Module Middleware/Basic Auth

This depends on @oslojs/crypto, and @oslojs/encoding.

The Basic Auth middleware let's you add a basic authentication to your routes, this can be useful to protect routes that need to be private.

Warning: Basic Auth is not secure by itself, it should be used with HTTPS to ensure the username and password are encrypted. Do not use it to protect sensitive data, use a more secure method instead.

import { unstable_createBasicAuthMiddleware } from "remix-utils/middleware/basic-auth";

export const [basicAuthMiddleware] = unstable_createBasicAuthMiddleware({
  user: { username: "admin", password: "password" },
});
Copy

To use it, you need to add it to the unstable_middleware array in the route where you want to use it.

import { basicAuthMiddleware } from "~/middleware/basic-auth.server";
export const unstable_middleware = [basicAuthMiddleware];
Copy

Now, when you access the route you will be prompted to enter the username and password.

The realm option let's you set the realm for the authentication, this is the name of the protected area.

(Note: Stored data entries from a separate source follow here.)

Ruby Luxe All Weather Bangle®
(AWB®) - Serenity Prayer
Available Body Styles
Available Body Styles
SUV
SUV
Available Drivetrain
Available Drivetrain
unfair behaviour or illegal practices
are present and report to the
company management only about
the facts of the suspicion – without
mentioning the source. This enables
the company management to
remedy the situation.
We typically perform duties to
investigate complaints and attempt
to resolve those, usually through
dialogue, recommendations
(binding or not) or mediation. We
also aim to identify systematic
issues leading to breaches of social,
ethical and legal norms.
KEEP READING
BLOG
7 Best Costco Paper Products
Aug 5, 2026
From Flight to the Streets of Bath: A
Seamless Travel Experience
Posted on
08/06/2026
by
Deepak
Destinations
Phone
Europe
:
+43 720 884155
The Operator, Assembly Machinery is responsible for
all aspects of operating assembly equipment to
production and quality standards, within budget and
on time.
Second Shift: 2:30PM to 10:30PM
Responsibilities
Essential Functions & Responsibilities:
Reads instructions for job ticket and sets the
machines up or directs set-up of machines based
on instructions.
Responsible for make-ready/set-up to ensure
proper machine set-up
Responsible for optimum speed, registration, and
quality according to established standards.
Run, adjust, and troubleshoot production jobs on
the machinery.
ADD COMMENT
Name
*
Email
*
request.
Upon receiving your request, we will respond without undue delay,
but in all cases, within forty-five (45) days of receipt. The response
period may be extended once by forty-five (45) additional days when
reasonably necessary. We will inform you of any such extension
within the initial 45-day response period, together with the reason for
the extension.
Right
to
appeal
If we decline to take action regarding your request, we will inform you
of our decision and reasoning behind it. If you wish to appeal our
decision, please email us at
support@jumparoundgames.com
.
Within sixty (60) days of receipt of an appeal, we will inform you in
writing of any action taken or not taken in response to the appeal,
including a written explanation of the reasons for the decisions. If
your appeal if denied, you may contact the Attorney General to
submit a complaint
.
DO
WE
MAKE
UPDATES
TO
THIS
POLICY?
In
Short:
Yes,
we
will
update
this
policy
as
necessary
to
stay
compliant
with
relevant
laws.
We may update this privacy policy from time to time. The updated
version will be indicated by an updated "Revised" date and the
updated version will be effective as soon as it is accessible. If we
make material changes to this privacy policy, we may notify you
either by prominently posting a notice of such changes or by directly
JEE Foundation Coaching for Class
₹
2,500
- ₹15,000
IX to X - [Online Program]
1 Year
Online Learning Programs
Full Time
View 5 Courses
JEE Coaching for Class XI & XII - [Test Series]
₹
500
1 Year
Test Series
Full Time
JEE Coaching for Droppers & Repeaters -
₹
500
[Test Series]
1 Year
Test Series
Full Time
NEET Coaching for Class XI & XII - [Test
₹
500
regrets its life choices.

import { unstable_createBasicAuthMiddleware } from "remix-utils/middleware/basic-auth";

export const [basicAuthMiddleware] = unstable_createBasicAuthMiddleware({
  realm: "My Realm",
  user: { username: "admin", password: "password" },
});
Copy

The user option let's you set the username and password to authenticate, you can also pass an array of users.

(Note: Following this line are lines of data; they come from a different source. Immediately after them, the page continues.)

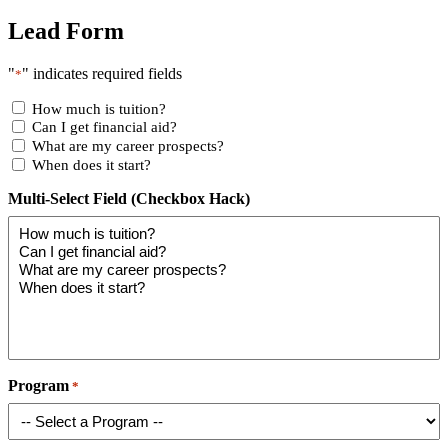
Lead Form
"
" indicates required fields
*
How much is tuition?
Can I get financial aid?
What are my career prospects?
When does it start?
Multi-Select Field (Checkbox Hack)
Program
*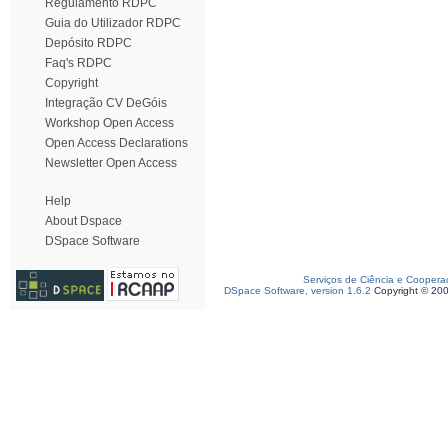
Regulamento RDPC
Guia do Utilizador RDPC
Depósito RDPC
Faq's RDPC
Copyright
Integração CV DeGóis
Workshop Open Access
Open Access Declarations
Newsletter Open Access
Help
About Dspace
DSpace Software
Serviços de Ciência e Coopera
DSpace Software, version 1.6.2
Copyright © 20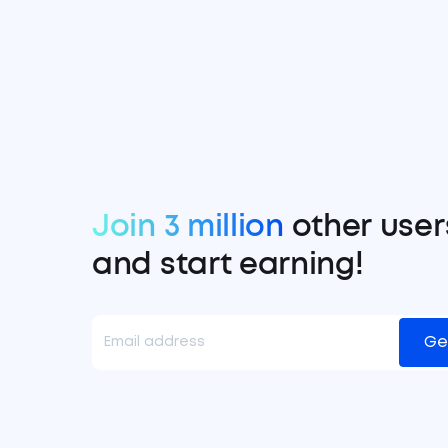
Join 3 million
other user
and start earning!
Ge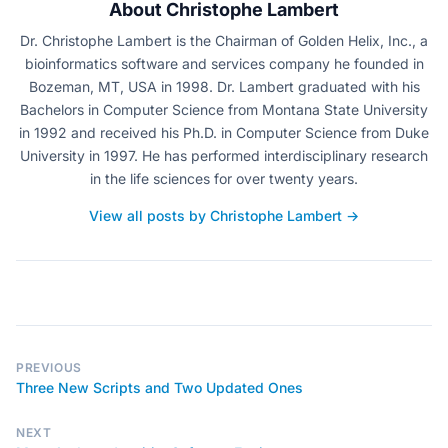
About Christophe Lambert
Dr. Christophe Lambert is the Chairman of Golden Helix, Inc., a
bioinformatics software and services company he founded in
Bozeman, MT, USA in 1998. Dr. Lambert graduated with his
Bachelors in Computer Science from Montana State University
in 1992 and received his Ph.D. in Computer Science from Duke
University in 1997. He has performed interdisciplinary research
in the life sciences for over twenty years.
View all posts by Christophe Lambert →
PREVIOUS
Three New Scripts and Two Updated Ones
NEXT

import { unstable_createBasicAuthMiddleware } from "remix-utils/middleware/basic-auth";

export const [basicAuthMiddleware] = unstable_createBasicAuthMiddleware({
  user: [
    { username: "admin", password: "password" },
    { username: "user", password: "password" },
  ],
});
Copy

The verifyUser option let's you pass a function to verify the user, this can be useful to check the user against a database.

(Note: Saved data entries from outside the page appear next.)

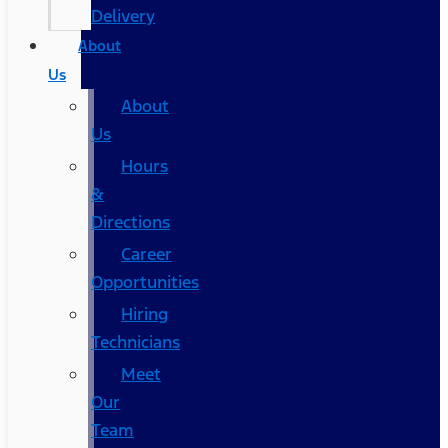
Delivery
About
Us
About
Us
Hours
&
Directions
Career
Opportunities
Hiring
Technicians
Meet
Our
Team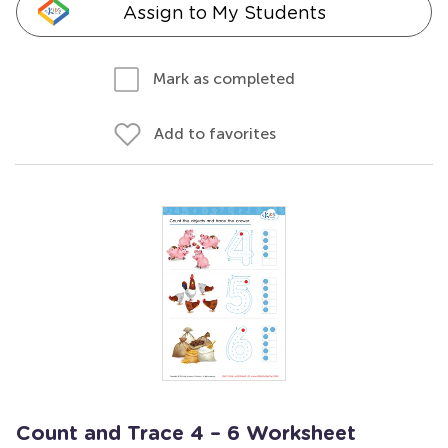
Assign to My Students
Mark as completed
Add to favorites
Count and Trace 4 – 6 Worksheet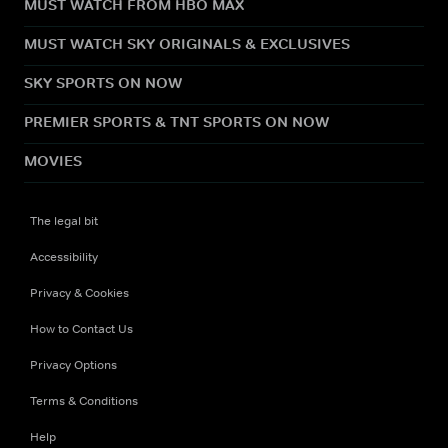
MUST WATCH FROM HBO MAX
MUST WATCH SKY ORIGINALS & EXCLUSIVES
SKY SPORTS ON NOW
PREMIER SPORTS & TNT SPORTS ON NOW
MOVIES
The legal bit
Accessibility
Privacy & Cookies
How to Contact Us
Privacy Options
Terms & Conditions
Help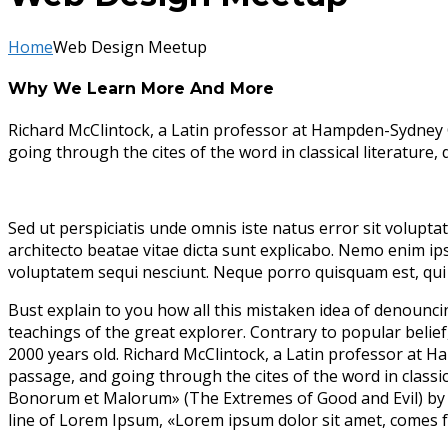
Home
Web Design Meetup
Why We Learn More And More
Richard McClintock, a Latin professor at Hampden-Sydney 
going through the cites of the word in classical literature
Sed ut perspiciatis unde omnis iste natus error sit volupt
architecto beatae vitae dicta sunt explicabo. Nemo enim ip
voluptatem sequi nesciunt. Neque porro quisquam est, qui 
Bust explain to you how all this mistaken idea of denounc
teachings of the great explorer
. Contrary to popular belief
2000 years old. Richard McClintock, a Latin professor at 
passage, and going through the cites of the word in classi
Bonorum et Malorum» (The Extremes of Good and Evil) by Cic
line of Lorem Ipsum, «Lorem ipsum dolor sit amet, comes fr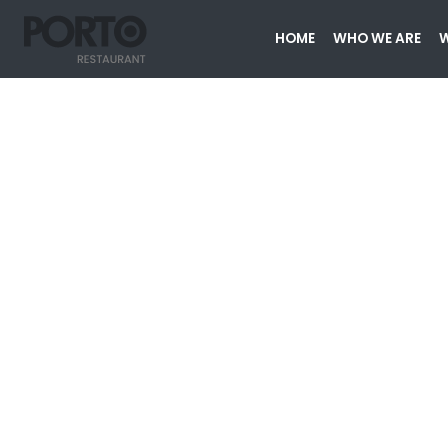
HOME
WHO WE ARE
W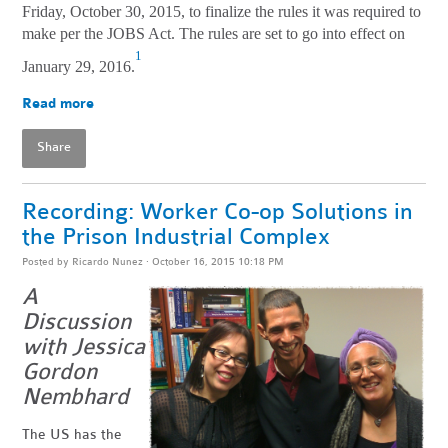
Friday, October 30, 2015, to finalize the rules it was required to
make per the JOBS Act. The rules are set to go into effect on
1
January 29, 2016.
Read more
Share
Recording: Worker Co-op Solutions in
the Prison Industrial Complex
Posted by
Ricardo Nunez
· October 16, 2015 10:18 PM
A
Discussion
with Jessica
Gordon
Nembhard
The US has the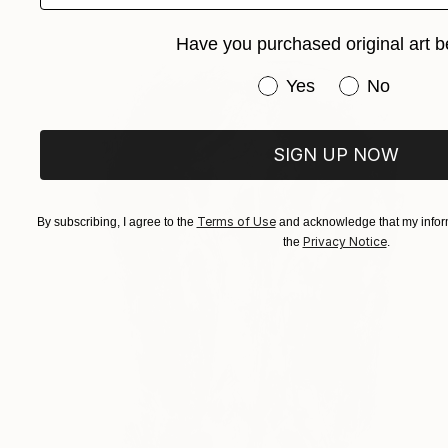
Have you purchased original art b
Have you purchased or
Yes
No
SIGN UP NOW
Terms of Use
By subscribing, I agree to the
and acknowledge that my inform
Privacy Notice
the
.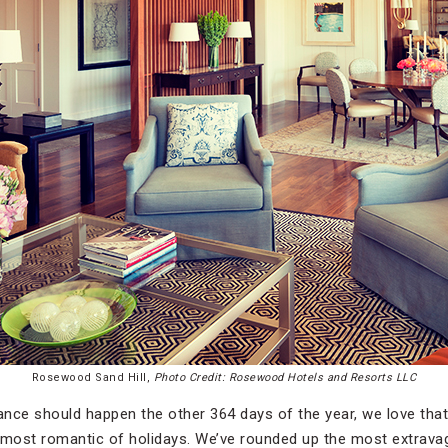
Rosewood Sand Hill,
Photo Credit: Rosewood Hotels and Resorts LLC
nce should happen the other 364 days of the year, we love tha
is most romantic of holidays. We’ve rounded up the most extrav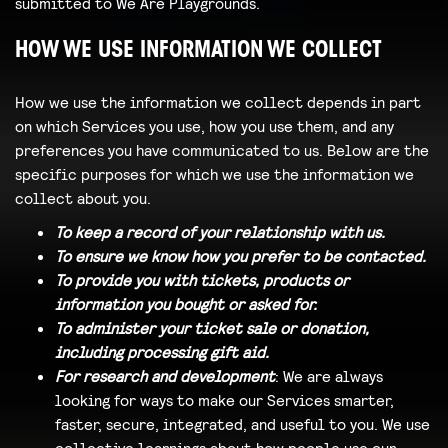
submitted to We Are Playgrounds.
HOW WE USE INFORMATION WE COLLECT
How we use the information we collect depends in part
on which Services you use, how you use them, and any
preferences you have communicated to us. Below are the
specific purposes for which we use the information we
collect about you.
To keep a record of your relationship with us.
To ensure we know how you prefer to be contacted.
To provide you with tickets, products or
information you bought or asked for.
To administer your ticket sale or donation,
including processing gift aid.
For research and development
: We are always
looking for ways to make our Services smarter,
faster, secure, integrated, and useful to you. We use
collective learnings about how people use our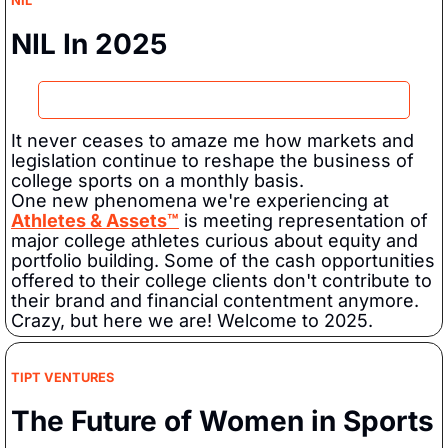
NIL
NIL In 2025
It never ceases to amaze me how markets and 
legislation continue to reshape the business of 
college sports on a monthly basis.   
One new phenomena we're experiencing at 
Athletes & Assets™
 is meeting representation of 
major college athletes curious about equity and 
portfolio building. Some of the cash opportunities 
offered to their college clients don't contribute to 
their brand and financial contentment anymore.   
Crazy, but here we are! Welcome to 2025.  
TIPT VENTURES
The Future of Women in Sports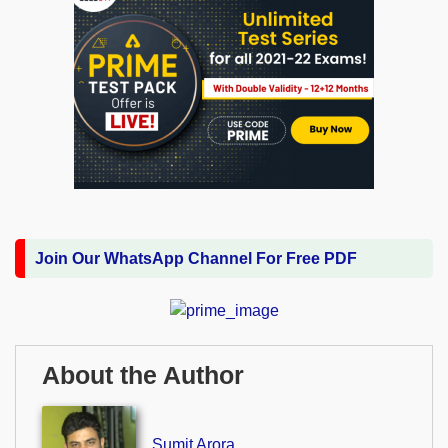
Join Our WhatsApp Channel For Free PDF
About the Author
Sumit Arora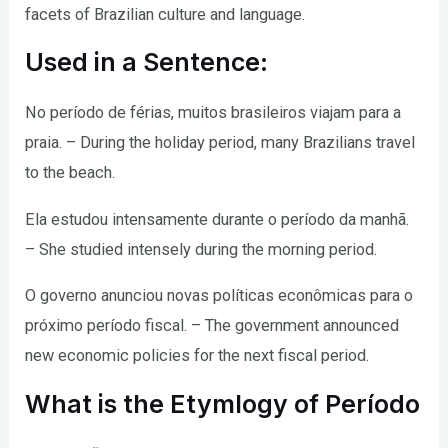
facets of Brazilian culture and language.
Used in a Sentence:
No período de férias, muitos brasileiros viajam para a
praia. – During the holiday period, many Brazilians travel
to the beach.
Ela estudou intensamente durante o período da manhã.
– She studied intensely during the morning period.
O governo anunciou novas políticas econômicas para o
próximo período fiscal. – The government announced
new economic policies for the next fiscal period.
What is the Etymlogy of Período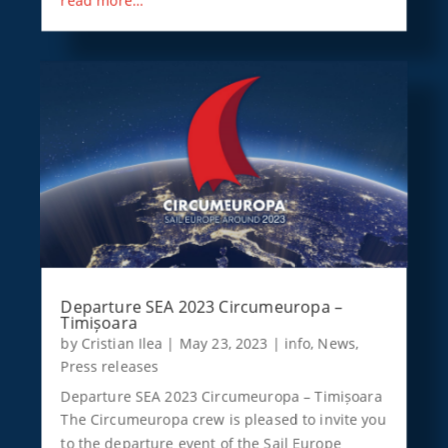
Departure SEA 2023 Circumeuropa –
Timișoara
by
Cristian Ilea
|
May 23, 2023
|
info
,
News
,
Press releases
Departure SEA 2023 Circumeuropa – Timișoara
The Circumeuropa crew is pleased to invite you
to the departure event of the Sail Europe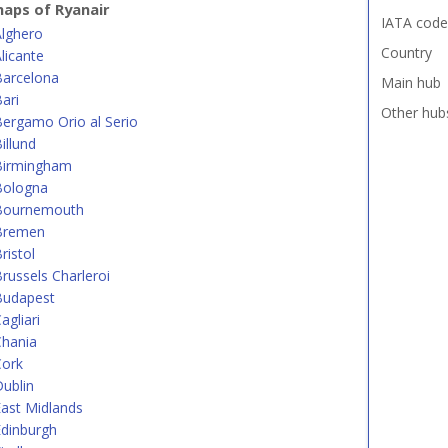
aps of Ryanair
IATA code
Alghero
Country
licante
Barcelona
Main hub
ari
Other hub
ergamo Orio al Serio
illund
Birmingham
Bologna
Bournemouth
Bremen
ristol
russels Charleroi
Budapest
agliari
Chania
Cork
ublin
ast Midlands
dinburgh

import { unstable_createBasicAuthMiddleware } from "remix-utils/middleware/basic-auth";

export const [basicAuthMiddleware] = unstable_createBasicAuthMiddleware({
  verifyUser(username, password) {
    let user = await getUser(username);
    if (!user) return false;
    return await verifyPassword(password, user.password);
  },
});
Copy

The verifyUser function should return true if the user is authenticated, and false otherwise.

In case of an invalid username or password the middleware will return a 401 status code with a WWW-Authenticate header.

HTTP/1.1 401 Unauthorized
WWW-Authenticate: Basic realm="My Realm"

Unauthorized
Copy

The invalidUserMessage option let's you customize the message sent when the user is invalid.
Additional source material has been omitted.